Some two dozen major aerospace and defense companies now have significant manufacturing operations in Mexico, and more than half of these are U.S.-based corporations. One has to wonder that when they decided on these long-term investments—in most cases, a decade or more ago—whether any of them contemplated the prospect of a U.S. President winning an election with promises to make it unsustainable for American manufacturers to build products in Mexico.
That is exactly what came to pass with the election of President Donald Trump, who, as his 100th day in office passed on Saturday, still had not delivered on his pledge to introduce a 20 percent tariff on manufactured goods imported into the U.S. from Mexico. The controversial tariff is partly intended to deter U.S. firms from setting up shop south of the Rio Grande and partly to find a way to compel the Mexican government to finance the construction of a wall along the entire length of the 2,000-mile border between the two countries.
In recent weeks, there has been little mention of the 20 percent tariff, but just this week Trump threatened to unilaterally pull the U.S. out of the North American Free Trade Agreement with Mexico and Canada. Within hours he backed down, indicating that he is willing to renegotiate NAFTA instead, only to then repeat the threat if the leaders of the U.S.’s neighboring countries refuse to agree to his terms.
So how concerned should U.S. aerospace and defense industries be that the business case for their Mexican operations could soon evaporate? The U.S. Aerospace Industries Association (AIA) has yet to take a definitive position on the threat of tariffs and the Trump Administration’s shifting trade policies.
“We are working through a number of positions on trade, trade agreements, tax provisions and tariffs with respect to their impact on the free flow of goods and people,” commented AIA communications director Dan Stohr. “As with most—if not all—policy discussions, the devil is in the detail. How would such tariffs be implemented? Against what goods? Are there alternative sources for parts and components coming from tariffed nations? It’s hard to say without concrete details on what the proposals would actually do.”
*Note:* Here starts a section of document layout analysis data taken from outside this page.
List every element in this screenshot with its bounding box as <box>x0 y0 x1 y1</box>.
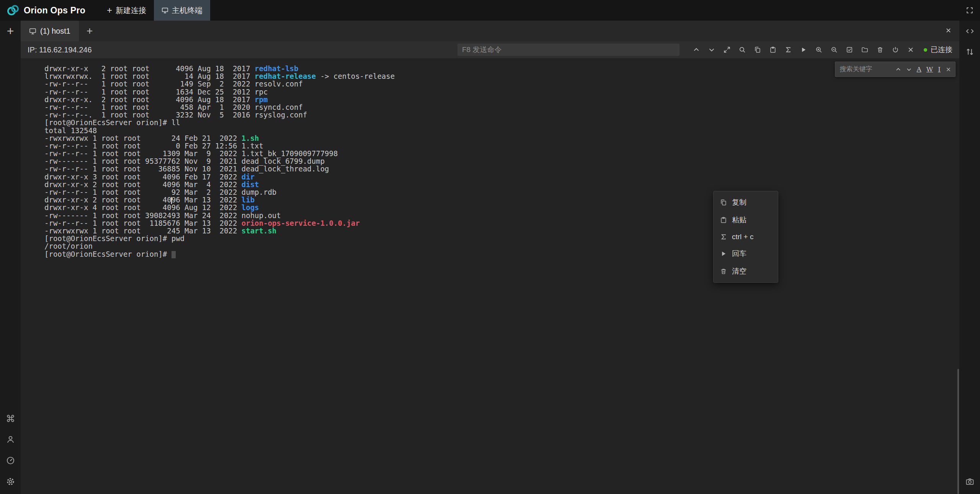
tab-host1[interactable]: (1) host1 <box>21 21 79 41</box>
left-rail: + <box>0 21 21 494</box>
sort-icon <box>965 47 974 56</box>
terminal-text: dist <box>242 180 259 189</box>
tab-label: (1) host1 <box>40 27 70 36</box>
top-header: Orion Ops Pro + 新建连接 主机终端 <box>0 0 980 21</box>
terminal-text: redhat-release <box>255 72 316 80</box>
sort-button[interactable] <box>959 41 980 62</box>
terminal-line: drwxr-xr-x 3 root root 4096 Feb 17 2022 … <box>44 173 395 181</box>
terminal-text: drwxr-xr-x 2 root root 4096 Mar 4 2022 <box>44 180 242 189</box>
terminal-line: -rw-r--r-- 1 root root 1309 Mar 9 2022 1… <box>44 150 395 157</box>
right-rail <box>959 21 980 494</box>
terminal-text: -rw------- 1 root root 39082493 Mar 24 2… <box>44 211 281 220</box>
command-button[interactable] <box>0 410 21 427</box>
search-button[interactable] <box>735 42 750 57</box>
terminal-line: -rw------- 1 root root 95377762 Nov 9 20… <box>44 157 395 165</box>
terminal-text: -rw-r--r-- 1 root root 1185676 Mar 13 20… <box>44 219 242 227</box>
terminal-line: drwxr-xr-x 4 root root 4096 Aug 12 2022 … <box>44 204 395 211</box>
connection-status: 已连接 <box>924 45 952 55</box>
close-tab-button[interactable] <box>945 27 952 35</box>
new-tab-button[interactable]: + <box>87 26 93 36</box>
terminal-line: [root@OrionEcsServer orion]# pwd <box>44 235 395 242</box>
play-icon <box>720 250 727 257</box>
app-logo-icon <box>6 3 20 17</box>
checkbox-button[interactable] <box>842 42 857 57</box>
terminal-line: -rw-r--r-- 1 root root 0 Feb 27 12:56 1.… <box>44 142 395 150</box>
terminal-text: -rw-r--r-- 1 root root 458 Apr 1 2020 rs… <box>44 103 303 111</box>
search-prev-icon[interactable] <box>895 67 901 72</box>
new-session-button[interactable]: + <box>0 21 21 41</box>
user-button[interactable] <box>0 431 21 448</box>
host-terminal-nav[interactable]: 主机终端 <box>154 0 210 21</box>
window-fullscreen-button[interactable] <box>959 0 980 21</box>
terminal-line: -rw-r--r-- 1 root root 1634 Dec 25 2012 … <box>44 88 395 96</box>
terminal-text: total 132548 <box>44 126 97 135</box>
terminal-text: dir <box>242 173 255 181</box>
close-button[interactable] <box>903 42 918 57</box>
trash-icon <box>720 268 727 275</box>
sigma-icon <box>785 46 792 53</box>
terminal-icon <box>162 7 168 14</box>
terminal-text: drwxr-xr-x. 2 root root 4096 Aug 18 2017 <box>44 95 255 104</box>
dashboard-button[interactable] <box>0 452 21 469</box>
terminal-text: drwxr-xr-x 2 root root 40 <box>44 196 172 204</box>
search-options: AWI <box>917 65 941 73</box>
terminal-text: drwxr-xr-x 4 root root 4096 Aug 12 2022 <box>44 203 242 212</box>
close-icon <box>907 46 914 53</box>
terminal-text: -rw-r--r-- 1 root root 92 Mar 2 2022 dum… <box>44 188 276 196</box>
context-menu-label: ctrl + c <box>732 233 753 241</box>
zoom-in-button[interactable] <box>811 42 826 57</box>
context-menu-item[interactable]: 清空 <box>714 262 778 280</box>
search-close-icon[interactable] <box>946 67 951 72</box>
expand-icon <box>724 46 730 53</box>
search-input[interactable] <box>839 64 890 75</box>
context-menu-item[interactable]: 粘贴 <box>714 211 778 229</box>
search-option-w[interactable]: W <box>926 65 933 73</box>
terminal-text: drwxr-xr-x 2 root root 4096 Aug 18 2017 <box>44 64 255 73</box>
terminal-line: total 132548 <box>44 127 395 134</box>
copy-button[interactable] <box>750 42 765 57</box>
context-menu-item[interactable]: 复制 <box>714 194 778 211</box>
context-menu-item[interactable]: 回车 <box>714 245 778 262</box>
power-button[interactable] <box>888 42 903 57</box>
terminal-text: lib <box>242 196 255 204</box>
terminal-text: 1.sh <box>242 134 259 142</box>
search-option-a[interactable]: A <box>917 65 921 73</box>
zoom-out-button[interactable] <box>826 42 842 57</box>
terminal-text: -rwxrwxrwx 1 root root 245 Mar 13 2022 <box>44 227 242 235</box>
right-rail-top <box>959 21 980 62</box>
center-panel: (1) host1 + IP: 116.62.194.246 已连接 drwxr… <box>21 21 959 494</box>
folder-button[interactable] <box>857 42 872 57</box>
sigma-button[interactable] <box>781 42 796 57</box>
gear-button[interactable] <box>0 473 21 490</box>
terminal-text: lrwxrwxrwx. 1 root root 14 Aug 18 2017 <box>44 72 255 80</box>
terminal-text: -rw-r--r--. 1 root root 3232 Nov 5 2016 … <box>44 111 307 119</box>
zoom-in-icon <box>815 46 822 53</box>
context-menu-item[interactable]: ctrl + c <box>714 229 778 245</box>
camera-button[interactable] <box>959 473 980 490</box>
new-connection-nav[interactable]: + 新建连接 <box>99 0 154 21</box>
search-option-i[interactable]: I <box>938 65 941 73</box>
main-row: + (1) host1 + IP: 116.62.194.246 <box>0 21 980 494</box>
search-icon <box>739 46 746 53</box>
terminal-area[interactable]: drwxr-xr-x 2 root root 4096 Aug 18 2017 … <box>21 59 959 494</box>
terminal-text: -rw-r--r-- 1 root root 1634 Dec 25 2012 … <box>44 88 268 96</box>
terminal-text: logs <box>242 203 259 212</box>
terminal-text: -rw------- 1 root root 95377762 Nov 9 20… <box>44 157 325 165</box>
chevron-down-button[interactable] <box>704 42 719 57</box>
code-button[interactable] <box>959 21 980 41</box>
expand-button[interactable] <box>719 42 735 57</box>
search-next-icon[interactable] <box>906 67 912 72</box>
terminal-line: -rw-r--r-- 1 root root 458 Apr 1 2020 rs… <box>44 103 395 111</box>
send-command-input[interactable] <box>457 44 679 56</box>
tab-strip: (1) host1 + <box>21 21 959 41</box>
terminal-text: orion-ops-service-1.0.0.jar <box>242 219 360 227</box>
left-rail-bottom <box>0 410 21 494</box>
terminal-line: -rw-r--r--. 1 root root 3232 Nov 5 2016 … <box>44 111 395 119</box>
play-button[interactable] <box>796 42 811 57</box>
chevron-up-button[interactable] <box>689 42 704 57</box>
terminal-scrollbar[interactable] <box>957 369 959 494</box>
trash-button[interactable] <box>872 42 888 57</box>
ip-address: IP: 116.62.194.246 <box>28 46 92 54</box>
chevron-up-icon <box>693 46 700 53</box>
paste-button[interactable] <box>765 42 781 57</box>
The planned 20 percent tariff on imports from Mexico no longer features among the policy position statements on the White House website. In its place is a more generic commitment to “trade deals that work for all Americans.”
But experts working closely with the aerospace and defense manufacturing sector in Mexico have acknowledged that the lack of clarity over the threat of tariffs is unsettling leading companies. “I don’t think anyone is viewing this as just political rhetoric,” said Doug Donahue, business development vice president at the Entrada Group, which helps companies to establish and run manufacturing facilities in Mexico.
Donahue told AIN that, as significant as Mexico now is in the aviation supply chain, he does not feel the value of cross-border trade conducted in the sector would justify specifically targeting the industry with the proposed tariff. “But the industry could still be hit if the tariffs cover general manufacturing. We don’t yet know whether [Trump] will do this in an industry-specific way,” he said.
Mexico’s peso currency tumbled in value against the U.S. dollar in the immediate aftermath of Trump’s November 2016 election victory. According to Donahue, the fall in the peso effectively compensated for the potential 20 percent tariff in lowering the price of goods produced in Mexico. He argued that the trend now could have a destabilizing effect if the tariff doesn’t get implemented.
“Companies are worried and concerned by the generally deteriorating relationship between the U.S. and Mexico,” Donahue told AIN. “What businesses hate most is a lack of predictability, so for now they can’t take decisions on possible investments [in Mexico]. The real issue [for American industry] isn’t the U.S. versus Mexico; it’s automation versus the U.S. The trade deficit numbers quoted by the Trump Administration to justify tariffs only take account of goods, not services. The U.S. exports about $40 billion worth of services to Mexico.”
Some industry observers have argued that it would be far too costly for aerospace firms to now move manufacturing back to the U.S. And, even if they did, Donahue questions whether they would find enough suitably qualified employees to do work such as wire harness manufacturing. “A lot of this work is very labor intensive,” said Donahue. “If you can’t find enough labor or automate it, the cost to the consumer [i.e. airlines] will have to go up.”
Donahue warned that the American aerospace sector’s European and Japanese rivals are not waiting for the political uncertainty to clear in Washington, D.C. They are pressing ahead with investments in Mexico, and he argued that U.S. firms could “lose a foothold” and competitive advantage in a price-sensitive market if their position is undermined by costly tariffs.
Major aerospace and defense firms with manufacturing facilities in Mexico include Honeywell, Goodrich, Gulfstream, Textron, Rockwell Collins, Lockheed Martin, Northrop Grumman, Safran, Fokker, Triumph, GE, Bombardier and Meggitt.